Misterio,Relatos Cortos

La hora feliz.

Como todas las noches, al sonar la campanilla y dar comienzo la hora feliz, la taberna Bierkrug vibraba con el rugido atronador de voces que demandaban su cuota de alcohol. En la barra dos hombres, ajenos a aquel bullicio, degustaban sus bebidas; el primero, bajito y encorvado, con una cara dominada por una aguileña nariz, coronada a la vez por dos enjutos ojos, sostenía una jarra fría de cerveza; mientras que el otro, guapo como el demonio, con una mirada fría y dura como el acero, y un alma oscura como la noche, daba largos tragos a su whisky.

—¡Joder! ¿Estás borracho? —vociferó Lucius desde el suelo.

Nunted, quien lo había derribado del taburete, lo miró desafiante, durante un segundo, para acto seguido devolver su atención al vaso casi vacío que tenía delante de él. Odiaba a aquellos tipejos, no podía soportar su hedor. Necesitaba acabar aquel maldito encargo de una vez, darse una buena ducha y buscar a alguna fulana para pasar un buen rato. No pintaba mal el plan. Tan absorto se encontraba que no vio venir el puñetazo que se estrelló contra su mandíbula.    

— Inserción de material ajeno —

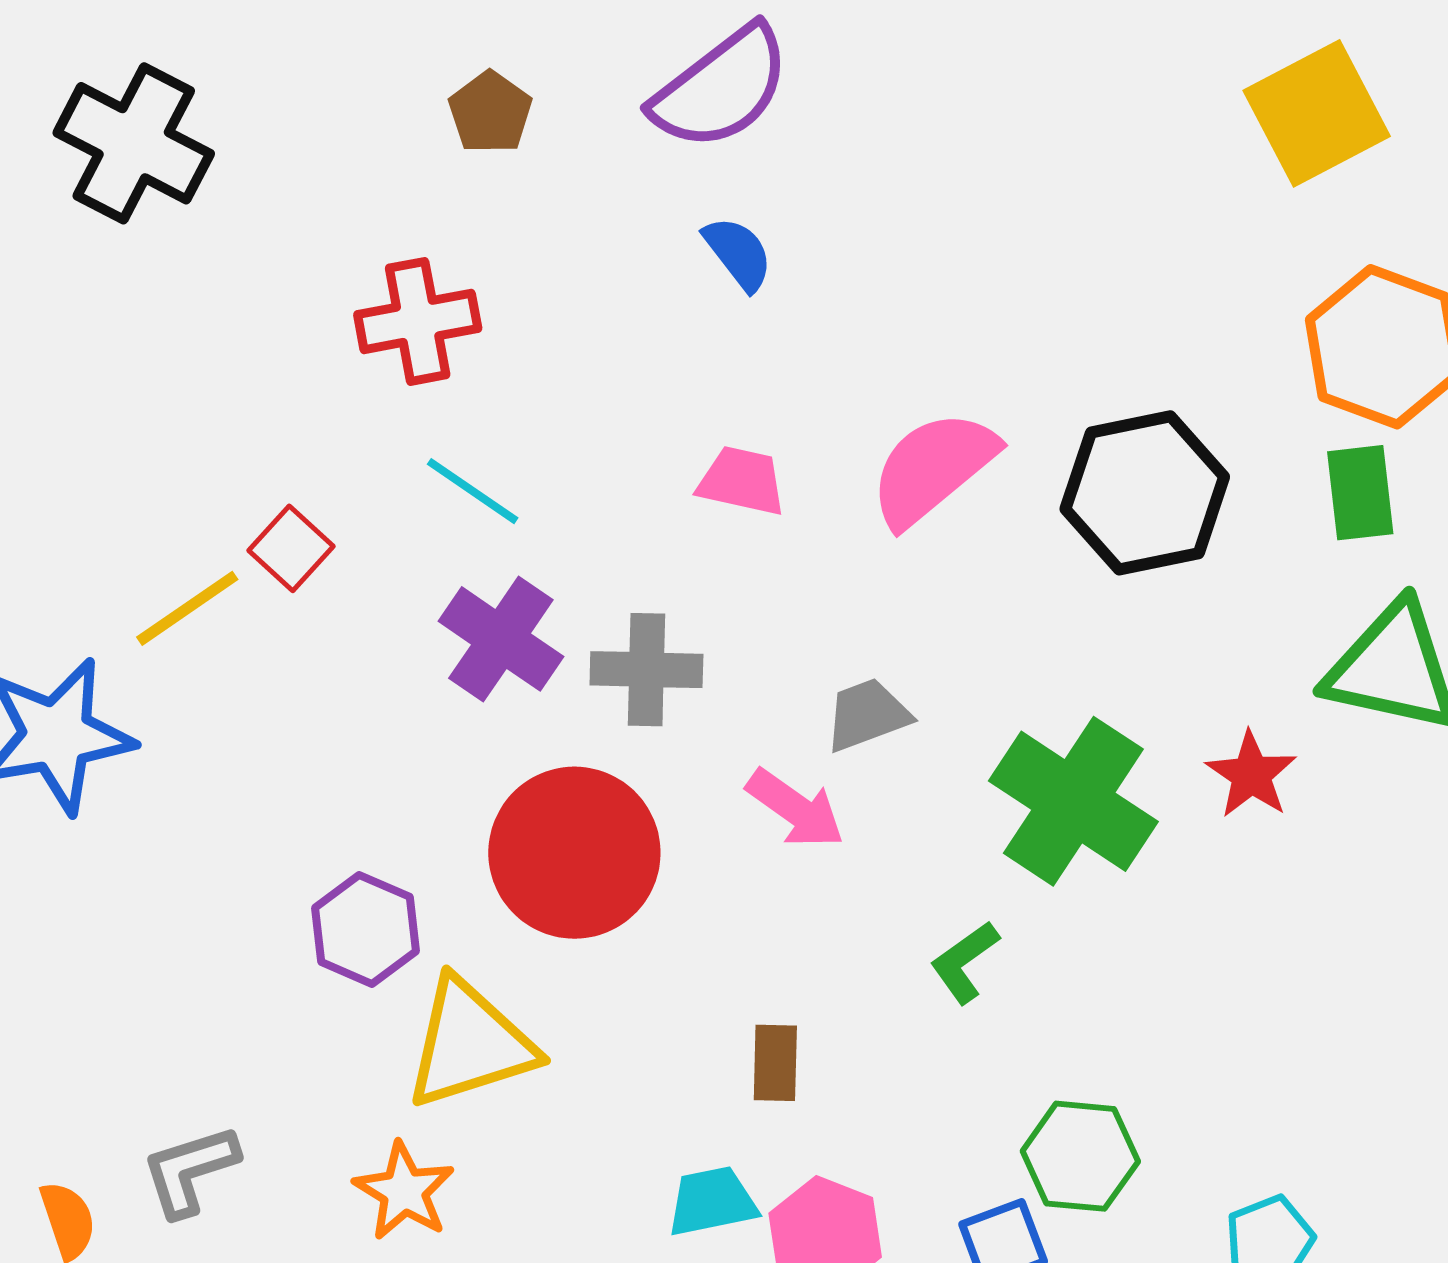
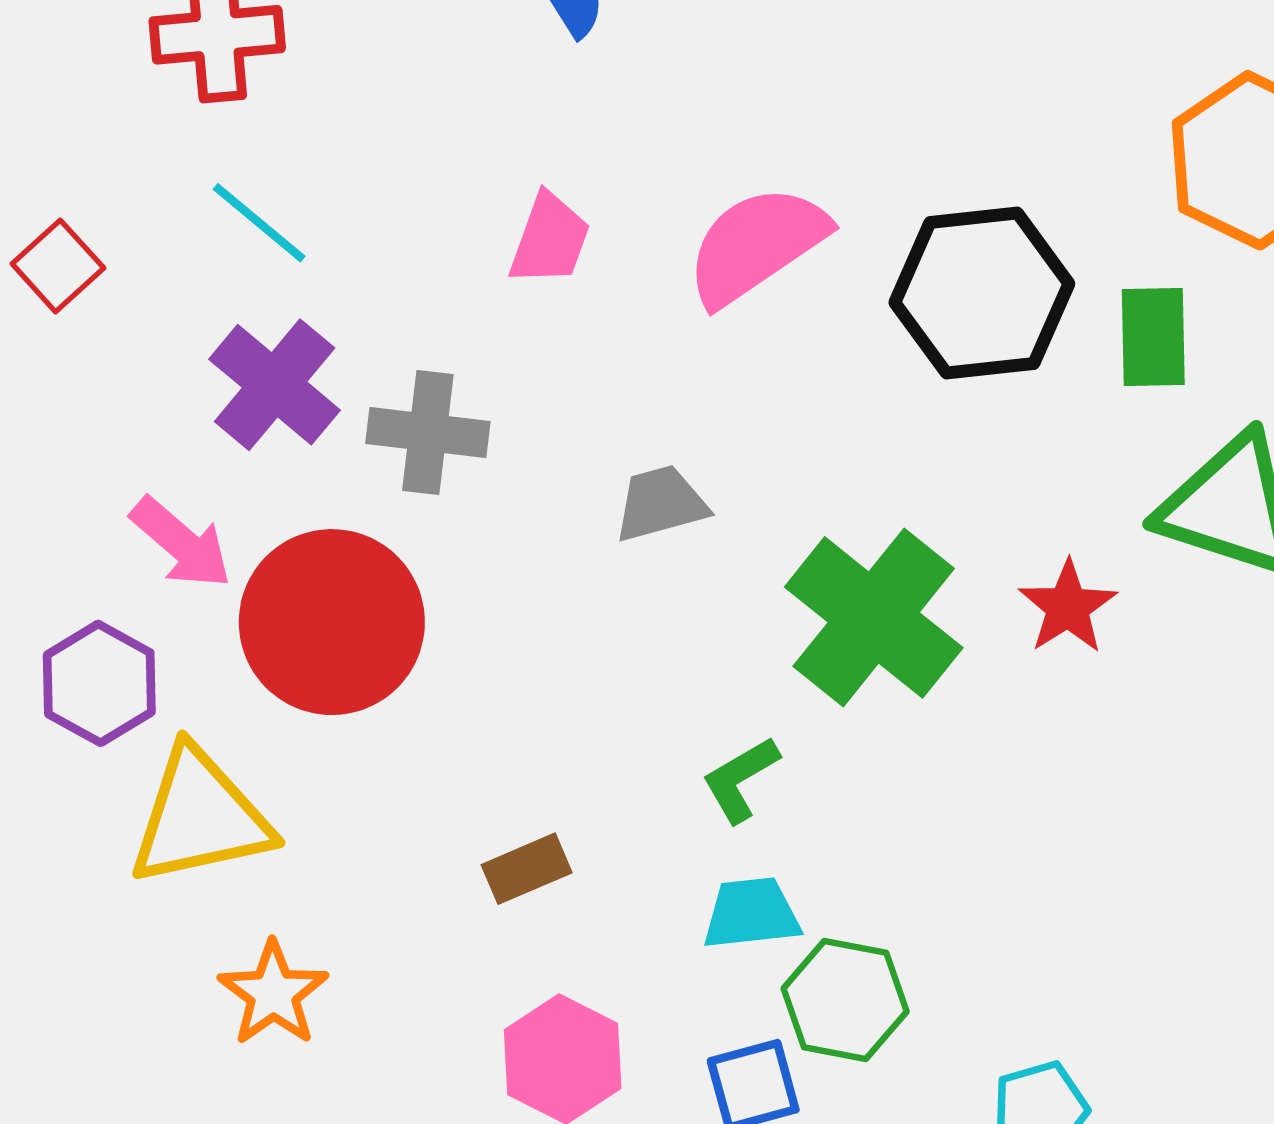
pink trapezoid: (742, 481) -> (550, 239), turned 92
green rectangle: (1360, 493) -> (1153, 337), moved
pink arrow: (795, 809) -> (181, 543), moved
brown rectangle: (775, 1063) -> (527, 869), turned 60
orange star: (404, 1191) -> (273, 993), moved
cyan trapezoid: (712, 1201) -> (751, 913), moved

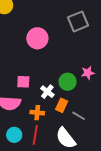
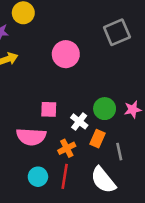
pink star: (88, 73) -> (133, 109), moved
orange cross: (37, 113) -> (67, 148), turned -32
gray line: (79, 116) -> (119, 152), turned 48

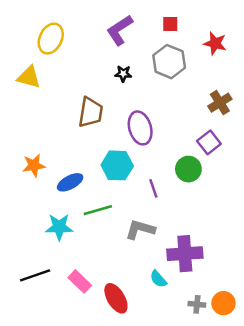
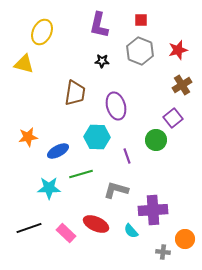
purple L-shape: (120, 30) -> (99, 25), turned -44
red star: (215, 43) -> (178, 50), moved, turned -30
red ellipse: (116, 298) -> (96, 224), moved, turned -35
orange circle: (223, 303) -> (185, 239), moved

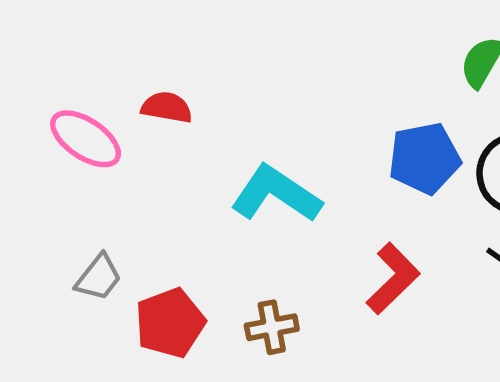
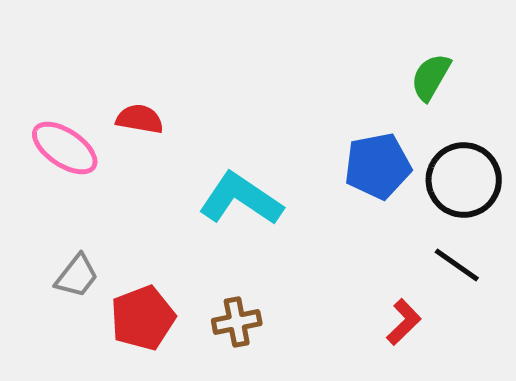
red L-shape: (393, 278) -> (404, 322), moved, size x0.7

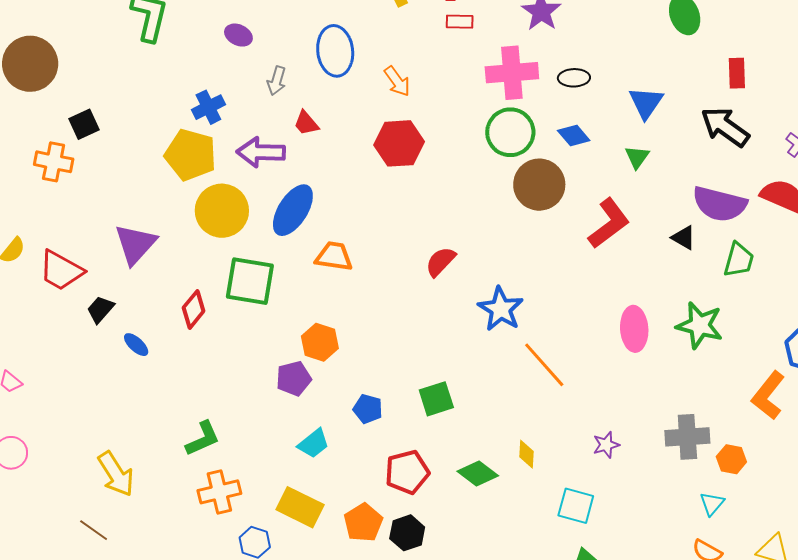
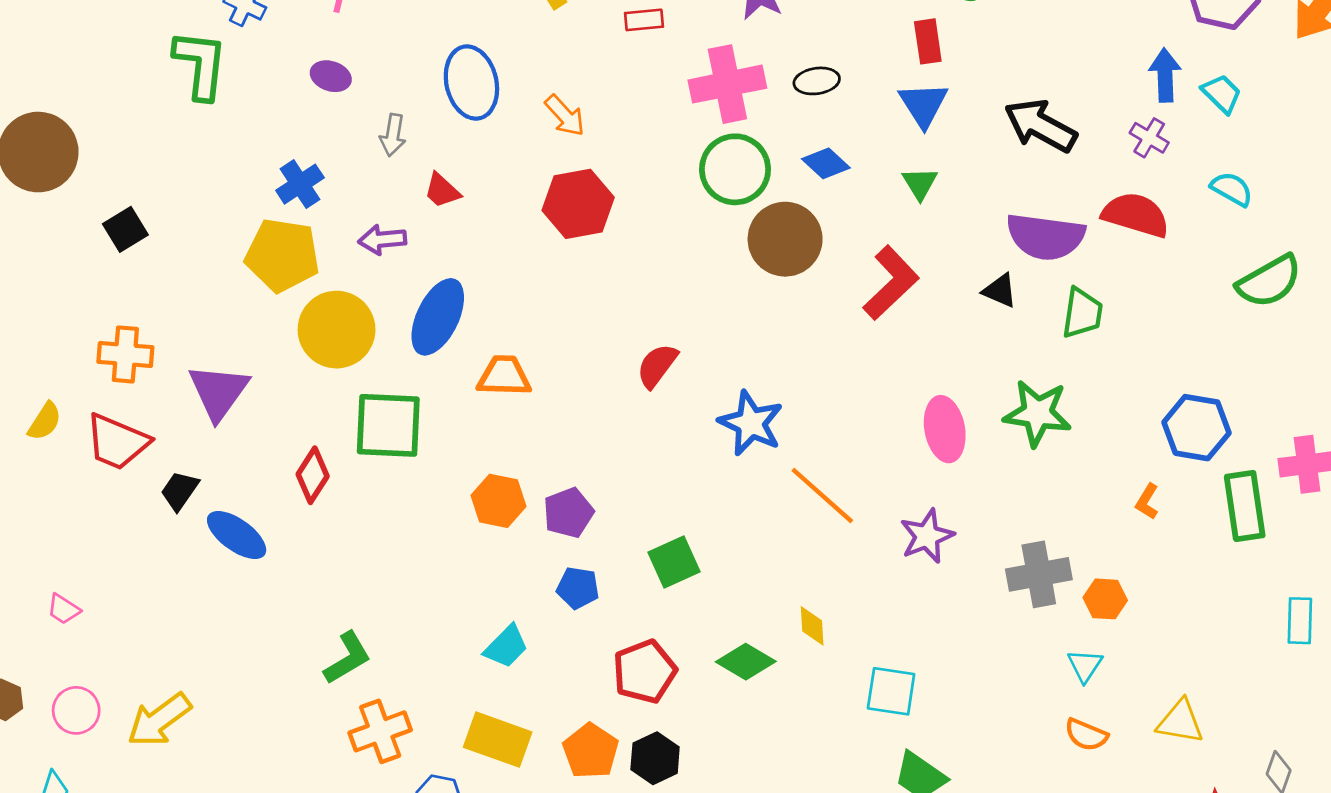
red rectangle: (737, 73) -> (928, 41), moved
purple arrow: (261, 152) -> (382, 240), size x0.7
orange cross: (54, 162) -> (125, 354), moved
blue ellipse: (136, 345) -> (237, 535), size x1.6
purple pentagon: (294, 378) -> (568, 513), moved
orange L-shape: (768, 395) -> (1147, 502), size x0.5
purple star: (606, 445) -> (927, 536), moved, size x1.4
yellow arrow: (116, 474) -> (159, 720), moved, turned 93

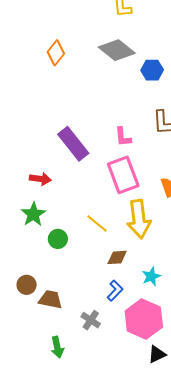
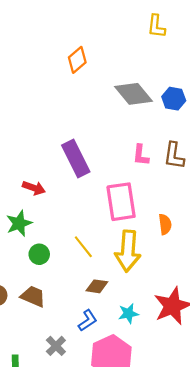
gray diamond: (117, 50) -> (134, 94), moved
pink L-shape: (123, 137) -> (141, 155), moved
brown trapezoid: (50, 299) -> (33, 296), moved

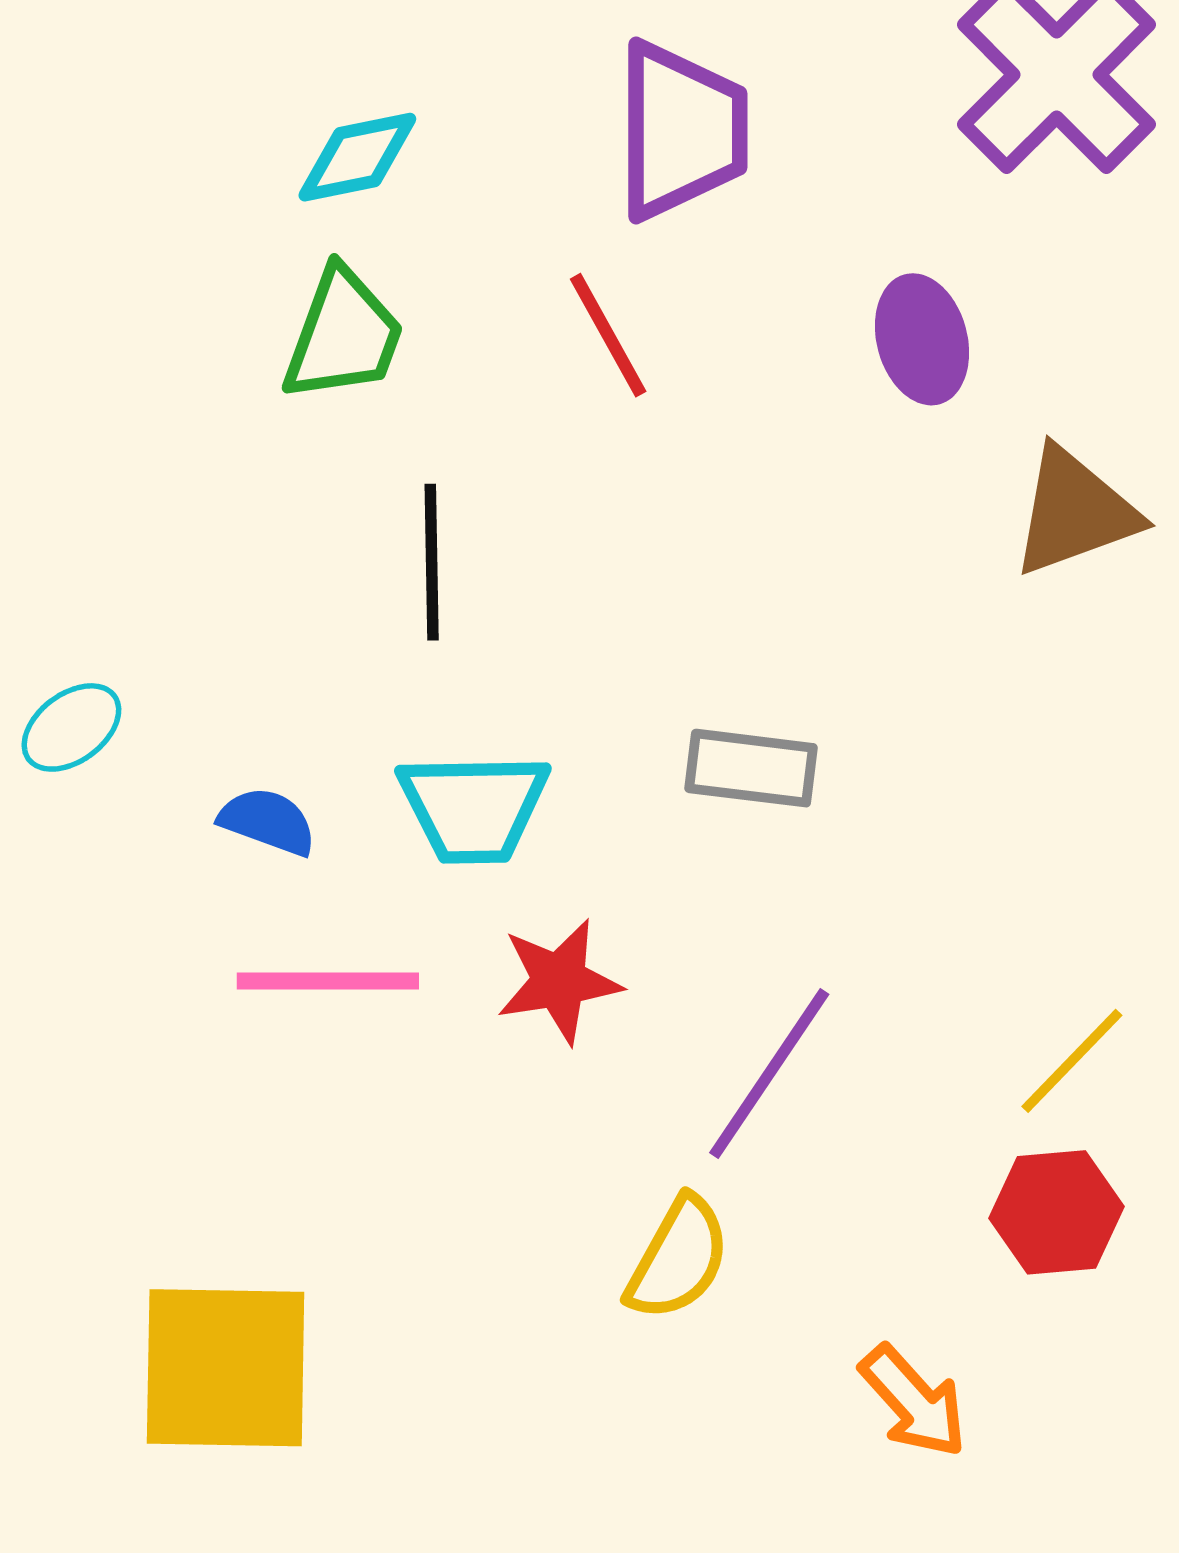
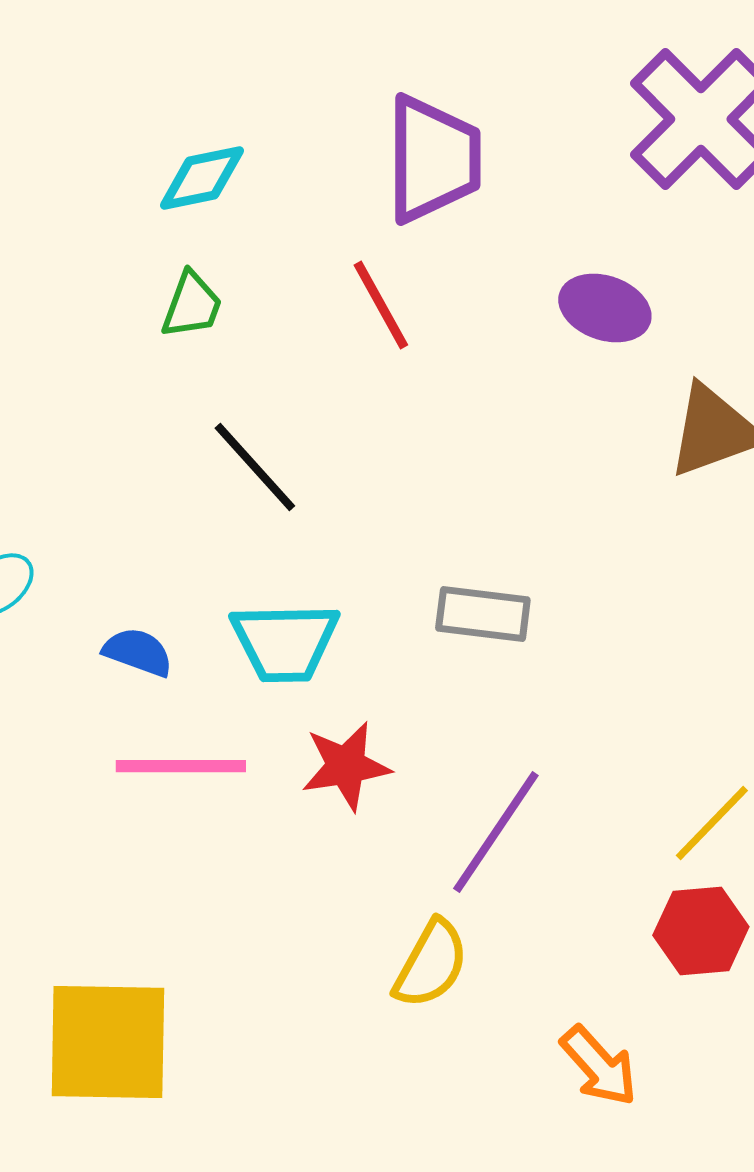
green trapezoid: (343, 335) -> (192, 305), size x0.7
purple ellipse: (922, 339) -> (605, 308), turned -56
black line: (432, 562) -> (255, 467), turned -41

—¿Aquí o en la calle? —Lucius miraba a su adversario con los puños levantados en señal de ataque.

Con la agilidad de una pantera, adquirida durante sus años de entrenamiento en Quántico, Nunted se incorporó devolviéndole la agresión a aquel viejo conocido. Era su objetivo. Durante una larga temporada se había infiltrado en los bajos fondos, cambiando su identidad, buscando a aquel ladrón capaz de encoger su cuerpo y colarse en los lugares más diminutos.

Ambos hombres rodaban por el suelo, enzarzados en una brutal pelea. Los dos sangraban copiosamente. Nunted lucía una ceja partida, mientras que Lucius tenía un diente roto. Todos en el bar, entre gritos y aullidos, los jaleaban e incitaban a que continuaran con el enfrentamiento. Aprovechando la confusión y con todo el sigilo que pudo, el detective introdujo la mano en el bolsillo de su oponente, sustrayéndole lo que sus clientes anhelaban recuperar.

—¡Basta! En mi taberna no hay peleas. —el vozarrón del barman los hizo detenerse súbitamente. —La casa os invita a la siguiente ronda. —El camarero colocó las bebidas en la barra con un golpe seco, mientras que su mente acariciaba la idea de mandarlo todo al cuerno. Cada noche soportaba menos el tufo a alcohol de aquellos desgraciados que adornaban su taberna. Deseaba volver al calor de los aplausos, al ring de boxeo, allí donde siempre fue el rey. ¡Cómo añoraba aquellos tiempos!

—No te enfades Roland. —Lucius conocía la fuerza sobrehumana de aquel hombre. —Hoy tenemos que celebrar, ¿verdad amigo? —continuó dirigiéndose al hercúleo espécimen humano que limpiaba en ese instante una copa. En los brazos de aquel Sansón podían admirarse todo tipo de frases soeces capaces de sonrojar a un marinero.

—Si tú lo dices —siseó irónicamente el detective.

—¿Sabes de mi habilidad? Sí, claro… Pues esta vez me ha proporcionado el mejor botín del mundo… —continuó Lucius dirigiéndose al barman a la vez que introducía la mano en el bolsillo de su gabardina en busca del diamante que había robado.

<< Lo revisó. Una y otra vez. Allí no había nada. Juraría… Sí, seguro que estaba allí. A no ser… ¡Joder! Aquel desgraciado se lo había quitado en la pelea. ¡Maldito bastardo! Le haría morder el polvo.

Levantó la mirada, dispuesto a enfrentarse de nuevo a aquel desconocido que le había mangado su última adquisición. La sorpresa fue mayúscula cuando se encontró frente al cañón de una nueve milímetros que le apuntaba directamente a la cabeza.

—Pero, ¿quién coño eres tú? —le preguntó Lucius alzando la voz.

—Dile a tu amigo que cierre esa bocaza que tiene y aquí no pasará nada —dijo Nunted dirigiéndose a un ojiplatico Roland que observaba toda la escena, parapetado detrás de la barra.

—Eres un…

Y súbitamente el televisor se fundió en negro…

—¡Joder mamá! ¿Por qué has apagado la PS4? Estaba en lo mejor de la partida.